Your goal
Which lines in the data below contain the word "More"? Copy each of them.

Data supplied
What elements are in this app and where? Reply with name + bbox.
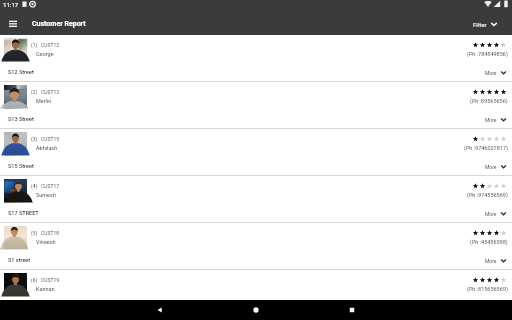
staticText: More (485, 258, 497, 264)
staticText: Customer Report (32, 20, 86, 28)
staticText: (4) CUST17 (31, 183, 60, 189)
button[interactable]: More (485, 116, 507, 123)
staticText: Vineesh (36, 239, 56, 245)
staticText: Abhilash (36, 145, 58, 151)
staticText: Kannan (36, 286, 55, 292)
staticText: (Ph :45456598) (470, 239, 508, 245)
button[interactable]: Home (208, 300, 304, 320)
staticText: George (36, 51, 54, 57)
staticText: More (485, 164, 497, 170)
staticText: (2) CUST13 (31, 89, 60, 95)
button[interactable]: More (485, 69, 507, 76)
button[interactable]: Filter (473, 20, 498, 28)
button[interactable]: (3) CUST15 (0, 129, 512, 176)
staticText: S12 Street (8, 69, 34, 75)
staticText: More (485, 117, 497, 123)
staticText: More (485, 70, 497, 76)
button[interactable]: (4) CUST17 (0, 176, 512, 223)
staticText: Sumesh (36, 192, 56, 198)
staticText: (6) CUST19 (31, 277, 60, 283)
staticText: (Ph :9746027817) (464, 145, 508, 151)
staticText: Filter (473, 21, 487, 28)
staticText: S13 Street (8, 116, 34, 122)
staticText: (5) CUST18 (31, 230, 60, 236)
button[interactable]: Open navigation menu (5, 16, 21, 32)
staticText: S1 street (8, 257, 31, 263)
staticText: (Ph :815656569) (467, 286, 508, 292)
button[interactable]: More (485, 163, 507, 170)
button[interactable]: (1) CUST12 (0, 35, 512, 82)
button[interactable]: Back (112, 300, 208, 320)
button[interactable]: (5) CUST18 (0, 223, 512, 270)
button[interactable]: More (485, 210, 507, 217)
staticText: (Ph :974556569) (467, 192, 508, 198)
staticText: (Ph :784549856) (467, 51, 508, 57)
staticText: More (485, 211, 497, 217)
staticText: S15 Street (8, 163, 34, 169)
staticText: Merlin (36, 98, 52, 104)
button[interactable]: (2) CUST13 (0, 82, 512, 129)
staticText: S17 STREET (8, 210, 39, 216)
staticText: 11:17 (3, 1, 19, 8)
staticText: (1) CUST12 (31, 42, 60, 48)
button[interactable]: More (485, 257, 507, 264)
button[interactable]: (6) CUST19 (0, 270, 512, 300)
button[interactable]: Recent apps (304, 300, 400, 320)
staticText: (3) CUST15 (31, 136, 60, 142)
staticText: (Ph :89565656) (470, 98, 508, 104)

Your solution
staticText: More (485, 258, 497, 264)
button[interactable]: More (485, 116, 507, 123)
staticText: More (485, 164, 497, 170)
button[interactable]: More (485, 69, 507, 76)
staticText: More (485, 117, 497, 123)
staticText: More (485, 70, 497, 76)
button[interactable]: More (485, 163, 507, 170)
button[interactable]: More (485, 210, 507, 217)
staticText: More (485, 211, 497, 217)
button[interactable]: More (485, 257, 507, 264)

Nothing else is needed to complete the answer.